I had the son of a mayoral candidate in Linden, N.J, try to physically attack me when I reported on his father's actions, while a district attorney investigator in San Francisco left a threatening message on my voicemail when I covered his brother's poor legal history during a D.A. race. That led to a police investigation and his firing.

These are nothing compared to what the Annapolis newsroom went through. But they and many other such examples by reporters show the scary and potentially dangerous acts often committed against the press as they do their job. And the most recent rhetoric against news people, led in many ways by President Trump, only adds to the fervor.

I'm not saying that Ramos took Trump's unfair and hateful anti-press and "fake news" claims to heart and that they led him to commit the murders. But the recent angst against our profession that is only doing what it is constitutionally protected to do can be blamed at least in part on the president's hateful words.

And the rhetoric by many journalism opponents, often on the right, doesn't help either. Hate monger Milo Yiannopoulos, whom I won't even dignify as a journalist or valid commentator, said just days ago that, "I can’t wait for the vigilante squads to start gunning journalists down on sight."

And Fox News Host Sean Hannity somehow tried to blame Congresswoman Maxine Waters, D-Ca., for the shooting, saying her recent calls to keep protesting and "push back on" Trump administration officials could be linked to the shooting. No surprise Hannity has no idea what he is talking about.

As for the Capital Gazette, its record of solid journalism appears clear.
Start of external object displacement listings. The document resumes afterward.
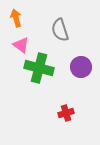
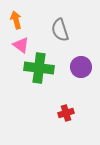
orange arrow: moved 2 px down
green cross: rotated 8 degrees counterclockwise
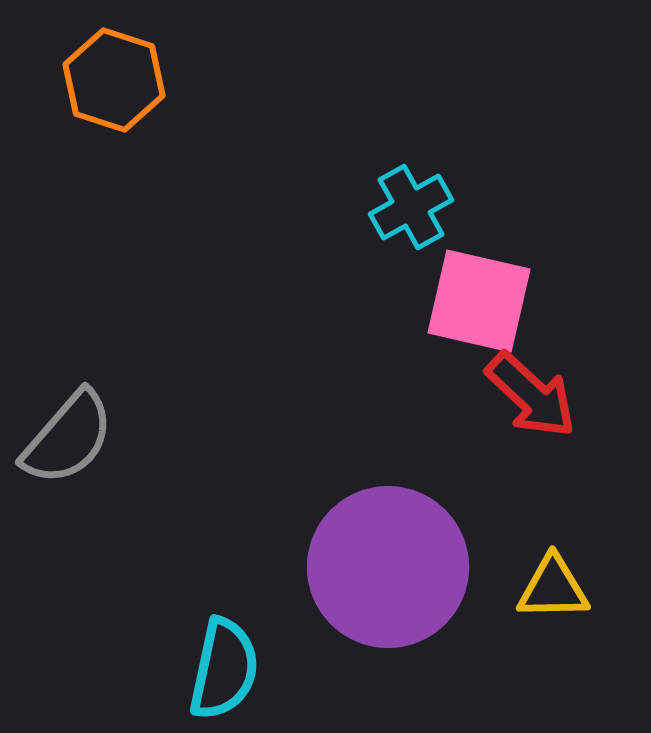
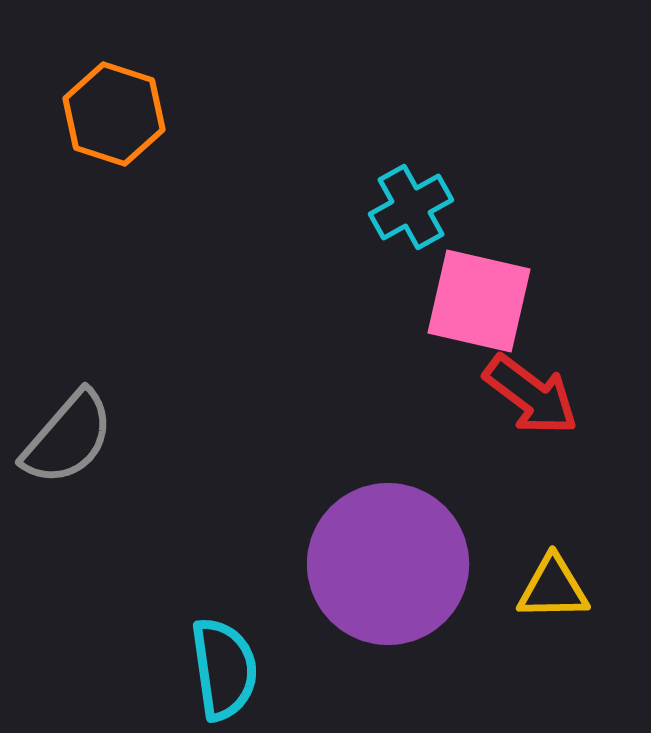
orange hexagon: moved 34 px down
red arrow: rotated 6 degrees counterclockwise
purple circle: moved 3 px up
cyan semicircle: rotated 20 degrees counterclockwise
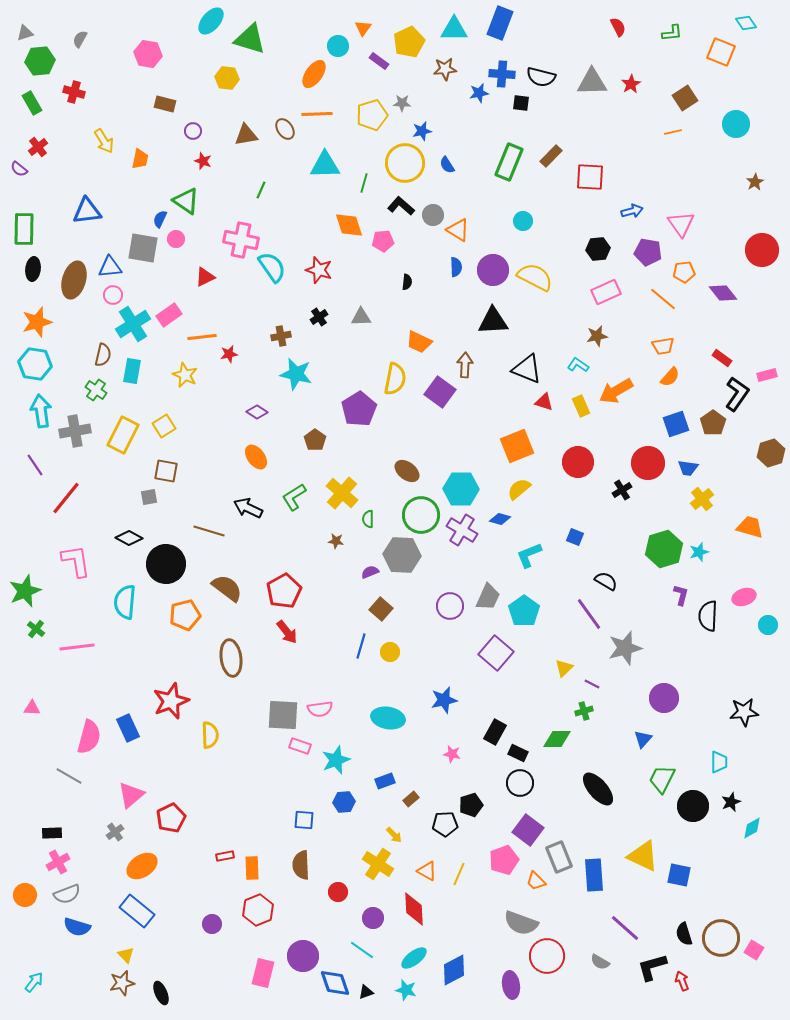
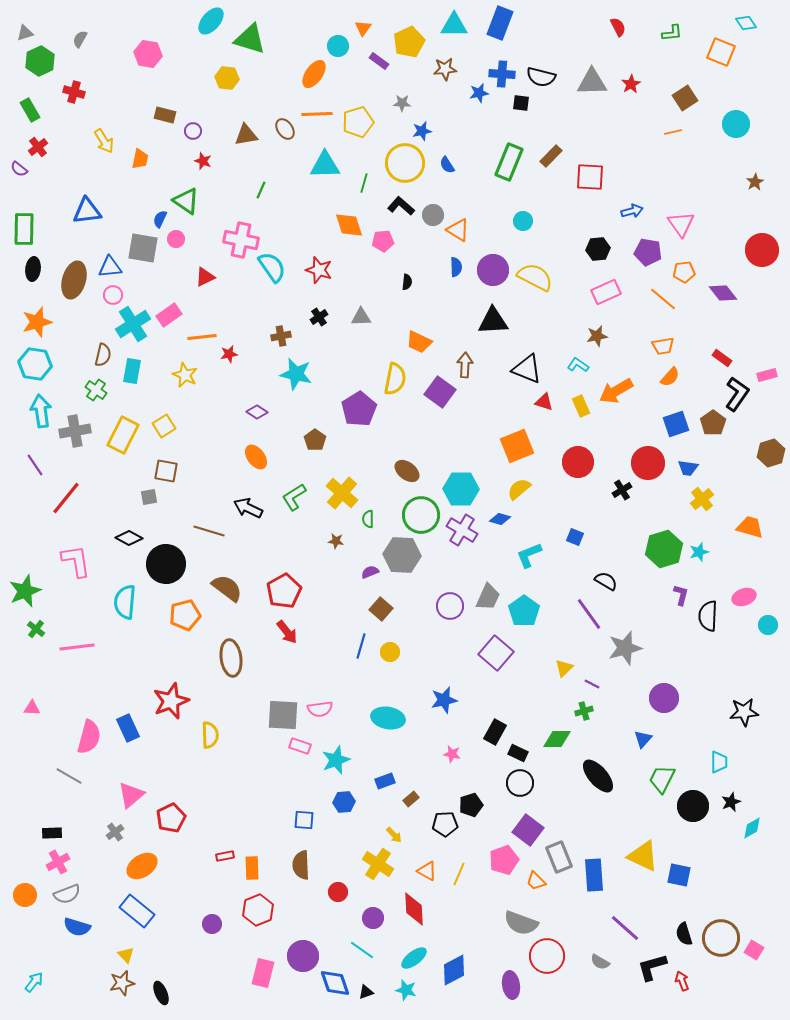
cyan triangle at (454, 29): moved 4 px up
green hexagon at (40, 61): rotated 20 degrees counterclockwise
green rectangle at (32, 103): moved 2 px left, 7 px down
brown rectangle at (165, 104): moved 11 px down
yellow pentagon at (372, 115): moved 14 px left, 7 px down
black ellipse at (598, 789): moved 13 px up
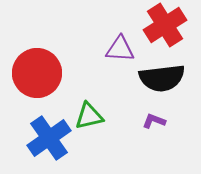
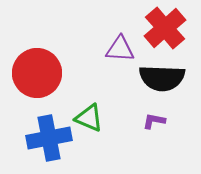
red cross: moved 3 px down; rotated 9 degrees counterclockwise
black semicircle: rotated 9 degrees clockwise
green triangle: moved 2 px down; rotated 36 degrees clockwise
purple L-shape: rotated 10 degrees counterclockwise
blue cross: rotated 24 degrees clockwise
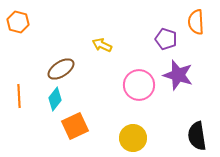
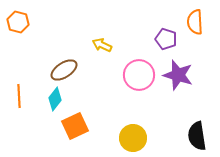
orange semicircle: moved 1 px left
brown ellipse: moved 3 px right, 1 px down
pink circle: moved 10 px up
Just last month the paper won a string of prizes from the Maryland, Delaware, District of Columbia Press Association awards, including "extensive coverage of gang violence, the removal of the Roger B. Taney statue, sports events, a profile on the new Annapolis mayor, education writing and more," according to its own story of the honors.
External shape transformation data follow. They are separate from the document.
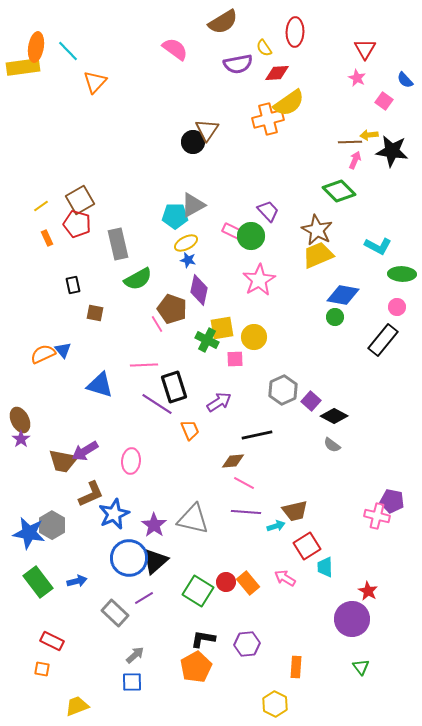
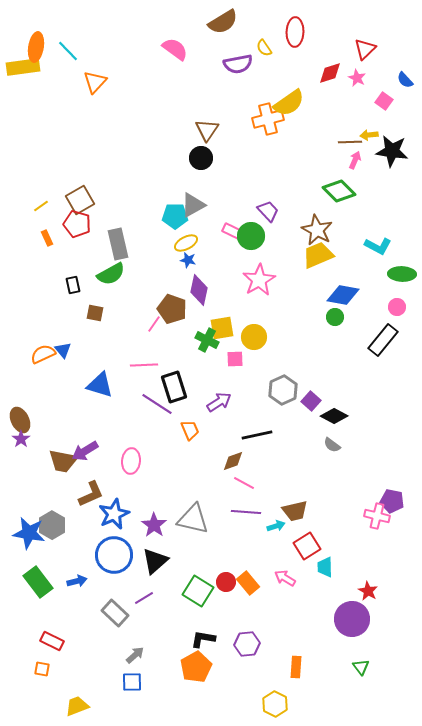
red triangle at (365, 49): rotated 15 degrees clockwise
red diamond at (277, 73): moved 53 px right; rotated 15 degrees counterclockwise
black circle at (193, 142): moved 8 px right, 16 px down
green semicircle at (138, 279): moved 27 px left, 5 px up
pink line at (157, 324): moved 3 px left; rotated 66 degrees clockwise
brown diamond at (233, 461): rotated 15 degrees counterclockwise
blue circle at (129, 558): moved 15 px left, 3 px up
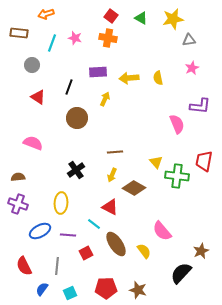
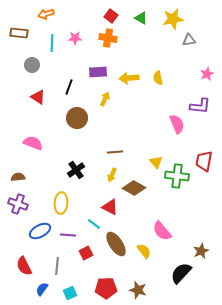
pink star at (75, 38): rotated 16 degrees counterclockwise
cyan line at (52, 43): rotated 18 degrees counterclockwise
pink star at (192, 68): moved 15 px right, 6 px down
Among the winners were Editorial Page Editor Gerald Fischman, who took first and second place for editorial writing that objected to the lack of a hate crime charge against a man who left a noose at a local school and a county councilman's censorship of public speakers, and Assistant Editor Rob Hiaasen, who won first place for a feature column about living near a segregated beach in Florida. 

Both were killed Thursday.

The paper apparently never won a Pulitzer Prize, not surprising for a small daily that churns out the needed local news on a regular basis and often has few resources or little time for the big, epic investigations. But it did get honored today when the Pulitzer Board posted the following statement online:

The Pulitzer Prize Board expresses heartfelt condolences to the victims and families of the horrific newsroom shooting at the Capital Gazette newspaper in Annapolis, Md. Our thoughts and prayers are with all who are affected by the tragedy today at an institution that traces its origins to 1727.